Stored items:
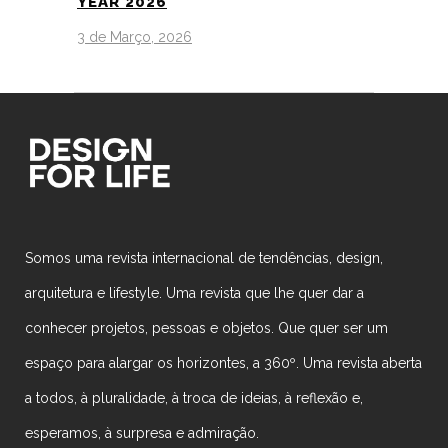
YEAR 2026
3 de Março, 2026
Somos uma revista internacional de tendências, design,
arquitetura e lifestyle. Uma revista que lhe quer dar a
conhecer projetos, pessoas e objetos. Que quer ser um
espaço para alargar os horizontes, a 360º. Uma revista aberta
a todos, à pluralidade, à troca de ideias, à reflexão e,
esperamos, à surpresa e admiração.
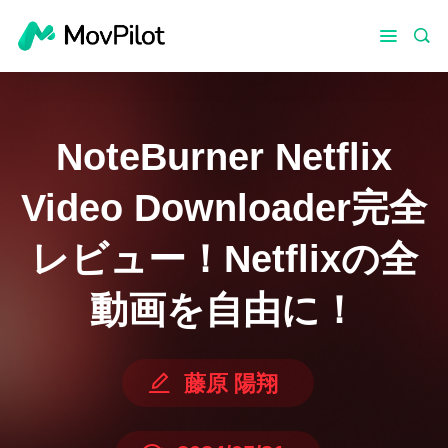
NoteBurner Netflix
Video Downloader完全
レビュー！Netflixの全
動画を自由に！
藤原 陽翔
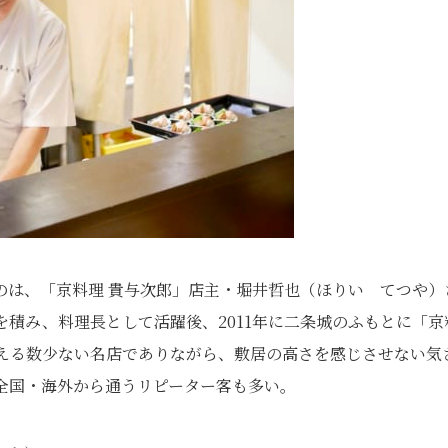
のは、「京料理 貴与次郎」店主・堀井哲也（ほりい てつや）
積み、料理長として活躍後、2011年に二条城のふもとに「京
わえる数少ない名店でありながら、敷居の高さを感じさせない気
全国・海外から通うリピーター客も多い。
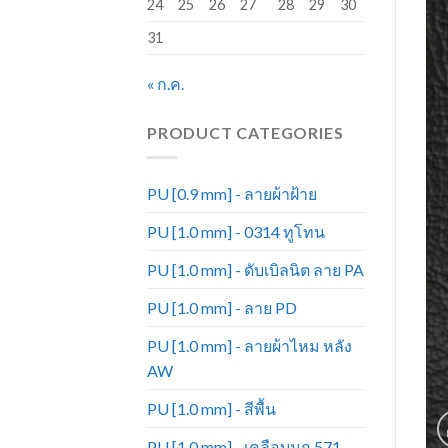
24
25
26
27
28
29
30
31
« ก.ค.
PRODUCT CATEGORIES
PU [0.9 mm] - ลายผ้าฝ้าย
PU [1.0 mm] - 0314 ทูโทน
PU [1.0 mm] - ดับเบิลนิต ลาย PA
PU [1.0 mm] - ลาย PD
PU [1.0 mm] - ลายผ้าไหม หลัง
AW
PU [1.0 mm] - สีพื้น
PU [1.0 mm] - เคลือบมุก 571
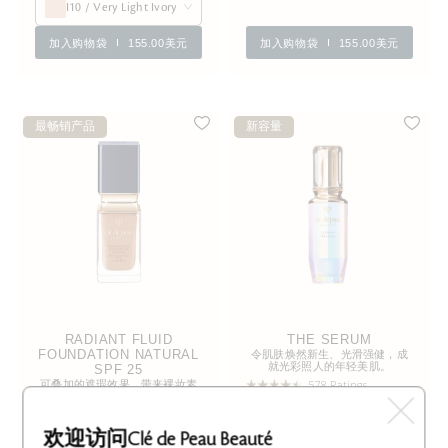
I10 / Very Light Ivory
加入购物袋
155.00美元
加入购物袋
155.00美元
最畅销产品
新容量
RADIANT FLUID
THE SERUM
FOUNDATION NATURAL
令肌肤焕然新生、光滑强健，成
就光彩照人的年轻美肌。
SPF 25
可叠加的遮瑕效果，带来裸妆素
578 Ratings
颜感妆效。
334 Ratings
24个色号
7种容量
欢迎访问Clé de Peau Beauté
O60 / Deep Tan Ocher
50mL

About this exercise -
Among the lines above, find each one containing the string "quer" and copy it.

Output for this task -
arquitetura e lifestyle. Uma revista que lhe quer dar a
conhecer projetos, pessoas e objetos. Que quer ser um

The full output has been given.